DEMAND FOR emergency loans from the European Central Bank (ECB) has jumped to levels not seen since the collapse of Lehman Brothers, in a surprise move blamed by some brokers on a “fat finger” trading error.
Brokers said that one of the possible reasons for the jump in borrowing through the ECB’s marginal lending facility, which charges penal interest rates and tends to be used by banks in difficulty, could be an erroneous trade.
Euro zone banks borrowed €15.8 billion through the facility, which charges a rate of 1.75 per cent, three-quarters of a percentage point above ECB base rates, on Wednesday.
That compared with €1.2 billion the previous day and a daily average of just €100 million this year.
Brokers said there were no general signs of tensions in the system. There were no rumours of banks encountering severe funding problems either.
The benchmark overnight market rate for lending euros, known as Eonia, eased to 0.7 per cent on Wednesday from 0.75 per cent the previous day.
Yesterday’s demand for emergency ECB loans was the highest since June 2009. It matched levels that were consistently seen about the time of Lehman’s failure, when banks were struggling to finance themselves. Then, lending markets seized up because banks, worried about counter-party risk, were refusing to lend to each other.
Don Smith, economist at Icap, said: “This is an extremely unusual event and at face value should trigger alarm in the market, but there is absolutely no sense of panic, which suggests that this is probably a dealer error – maybe a miscalculation or a ‘fat finger’ on a keyboard.”
Traders can make mistakes in transactions by failing to type in a decimal point or typing in an extra zero.
In this case, a dealer could have typed in an order for €15 billion instead of €1.5 billion, brokers said.
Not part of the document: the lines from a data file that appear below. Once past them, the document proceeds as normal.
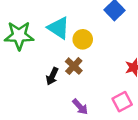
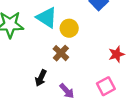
black arrow: (52, 76) -> (41, 78), moved

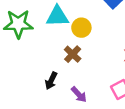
cyan triangle: (47, 18) -> (57, 16), turned -35

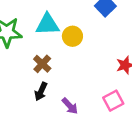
brown cross: (73, 54) -> (42, 64), moved

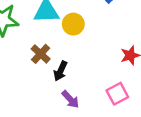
black arrow: (41, 91) -> (60, 71), moved

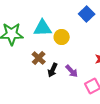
purple arrow: (70, 99) -> (72, 71), moved

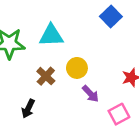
yellow circle: (62, 37) -> (77, 68), moved
black arrow: (53, 70) -> (28, 109), moved

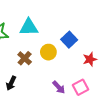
blue square: (111, 16) -> (69, 40), moved
purple arrow: (91, 94) -> (59, 87), moved

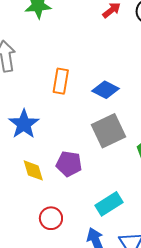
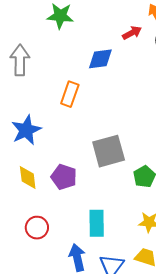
blue diamond: (105, 90) -> (100, 59), moved, turned -44
cyan rectangle: (109, 204) -> (97, 223), turned -68

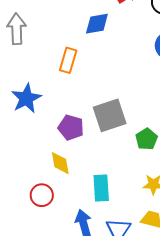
yellow diamond: (28, 177) -> (60, 163), moved
purple pentagon: (64, 177) -> (71, 128), moved

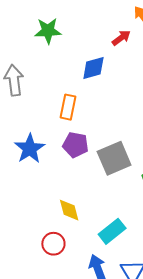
purple pentagon: (71, 128) -> (76, 145), moved
cyan rectangle: (101, 188) -> (112, 231), turned 60

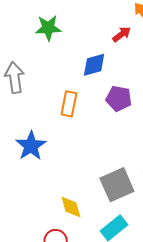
purple pentagon: (76, 145) -> (119, 99), moved
gray square: (114, 158) -> (117, 185), moved

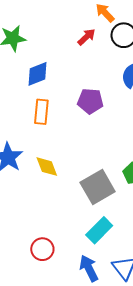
blue diamond: (94, 65) -> (38, 74), moved
yellow diamond: (71, 207) -> (47, 167), moved

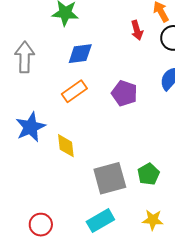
red arrow: (86, 37) -> (137, 30), turned 102
orange rectangle: (41, 112) -> (74, 91), turned 35

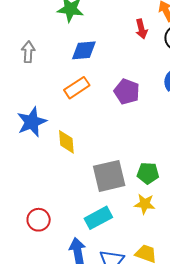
gray arrow: (25, 57) -> (28, 52), size x0.7
green pentagon: (148, 174) -> (148, 173), turned 30
yellow star: (153, 220) -> (145, 204), moved

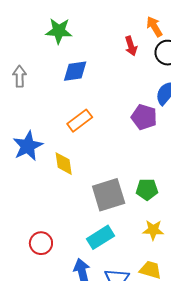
orange rectangle: (77, 88) -> (80, 121), moved
purple pentagon: (127, 92) -> (144, 117), moved
yellow star: (145, 204) -> (153, 230), moved

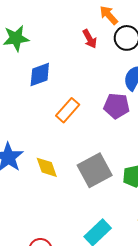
orange rectangle: (80, 121) -> (68, 110), moved
gray square: (109, 195) -> (95, 170), moved

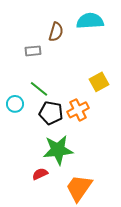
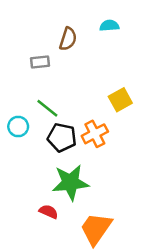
cyan semicircle: (90, 21) -> (109, 26), size x0.6
red semicircle: (40, 174) -> (49, 212), turned 49

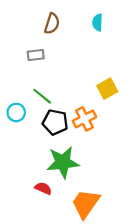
cyan semicircle: (109, 26) -> (97, 22), turned -84
brown semicircle: (68, 39) -> (52, 24), moved

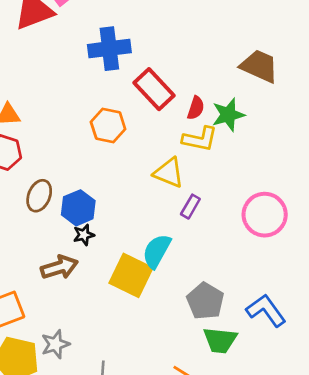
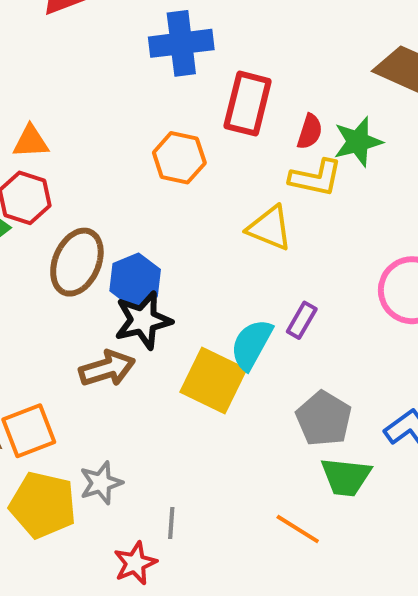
red rectangle: (154, 89) -> (248, 104), turned 57
brown ellipse: (39, 196) -> (77, 262), size x1.4
purple rectangle: (190, 207) -> (302, 320), moved
black star: (84, 235) -> (143, 320), size x1.8

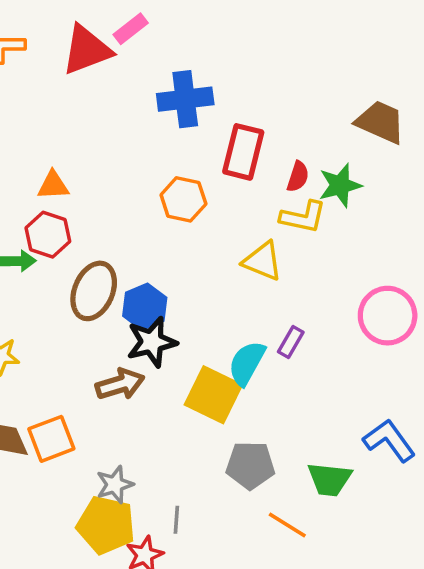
gray pentagon: (324, 419) -> (250, 465), moved, turned -30
yellow pentagon: (43, 505) -> (106, 525), moved

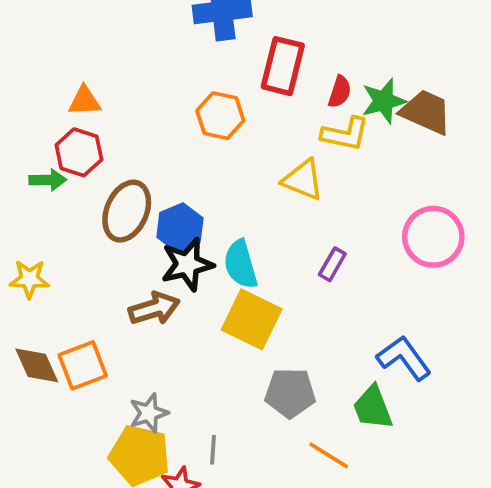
brown trapezoid: (381, 122) -> (426, 112), moved
cyan semicircle: (247, 363) -> (241, 264), moved, turned -45
blue L-shape: (389, 441) -> (404, 358), moved
green trapezoid: (329, 479) -> (373, 408), turned 63

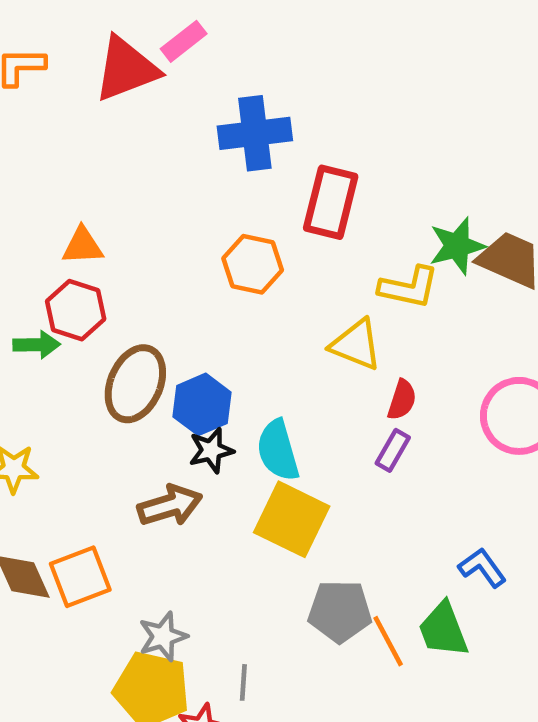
red semicircle: (340, 92) -> (402, 400), moved
black star: (187, 264) -> (211, 450), size x0.7
blue L-shape: (404, 358) -> (482, 568), size x0.7
orange line: (329, 455) -> (388, 641), moved, turned 30

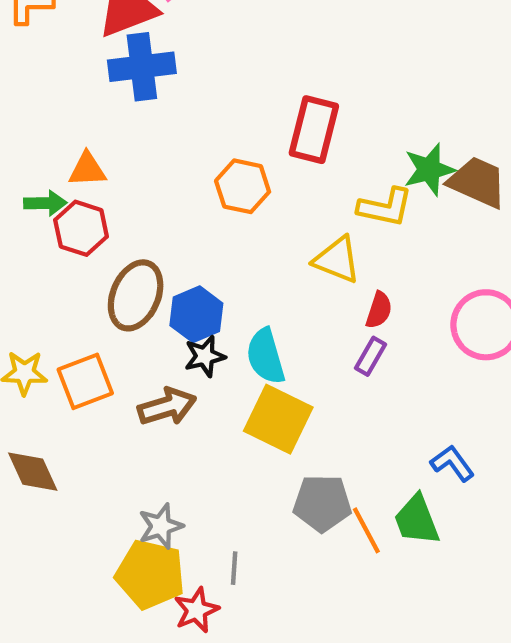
blue cross: (255, 133) -> (142, 67), moved
green arrow: (37, 345) -> (45, 203), moved
orange square: (80, 577) -> (85, 381), moved

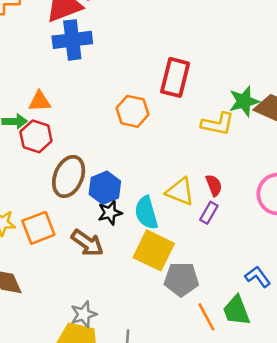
yellow triangle: (337, 260) -> (180, 192), moved
red semicircle: (379, 310) -> (214, 185), turned -40
brown arrow: (167, 407) -> (87, 243), turned 52
gray pentagon: (322, 503) -> (181, 279), moved

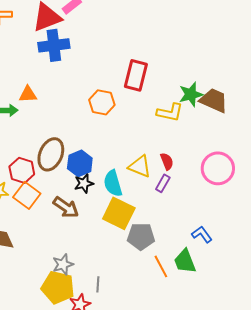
red hexagon: (36, 136) -> (22, 170), moved
orange square: (38, 228) -> (27, 195), turned -32

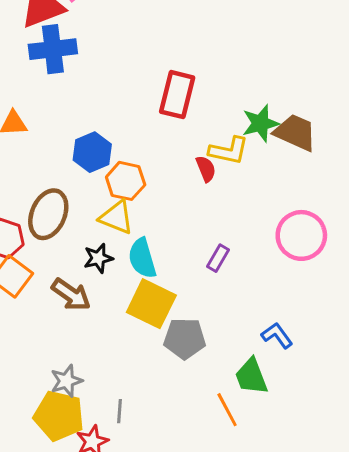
orange hexagon: (102, 102) -> (126, 181), moved
red semicircle: (167, 161) -> (206, 169), moved
blue hexagon: (80, 163) -> (92, 152), moved
yellow triangle: (140, 166) -> (116, 217), moved
orange line: (161, 266) -> (227, 410), moved

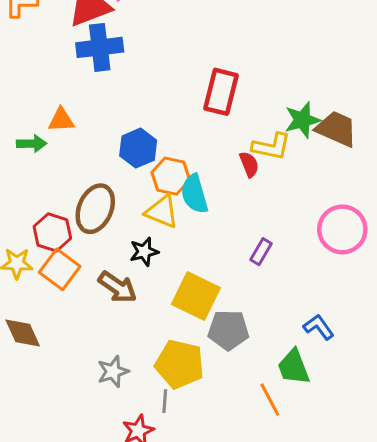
cyan semicircle: (142, 258) -> (194, 194), moved
yellow pentagon: (59, 416) -> (180, 364), moved

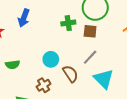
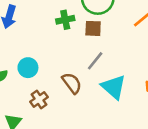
cyan circle: (51, 59) -> (28, 68), moved

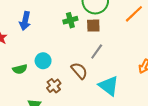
cyan triangle: (114, 87) -> (109, 86), moved

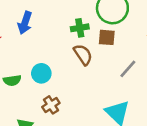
gray line: (97, 51) -> (128, 69), moved
brown semicircle: (79, 71) -> (83, 55), moved

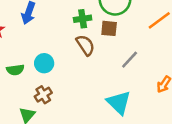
brown cross: (51, 105) -> (43, 95), moved

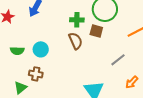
gray line: (130, 60) -> (118, 60), moved
brown cross: (43, 95) -> (36, 74), turned 32

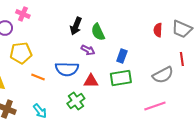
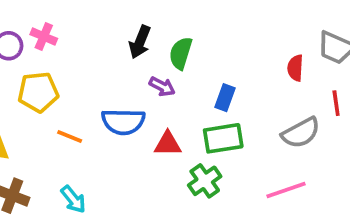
pink cross: (23, 14) -> (44, 37), moved
red semicircle: (158, 30) -> (295, 68), moved
green semicircle: (98, 32) -> (181, 53), turned 42
green cross: (76, 101) -> (205, 181), moved

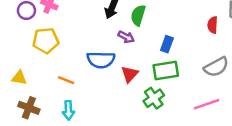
orange line: (70, 136) -> (66, 80), moved
red triangle: (168, 144) -> (130, 74), turned -48
cyan arrow: (73, 199) -> (68, 110), turned 36

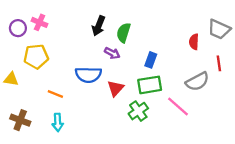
yellow triangle: (19, 78) -> (11, 79), moved
pink line: (207, 104) -> (178, 106), moved, turned 60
This would involve losses for the borrower involved.
Laurent Fransolet, analyst at Barclays Capital, suggested an alternative explanation: a bank that had become heavily dependent on ECB loans deliberately switched to the central bank’s marginal lending facility rather than using its regular offers of liquidity. Such a move could have been engineered by the ECB in order to “clean” the system, he said.
The ECB declined to comment, in line with its policy of not providing any details about the lending facility.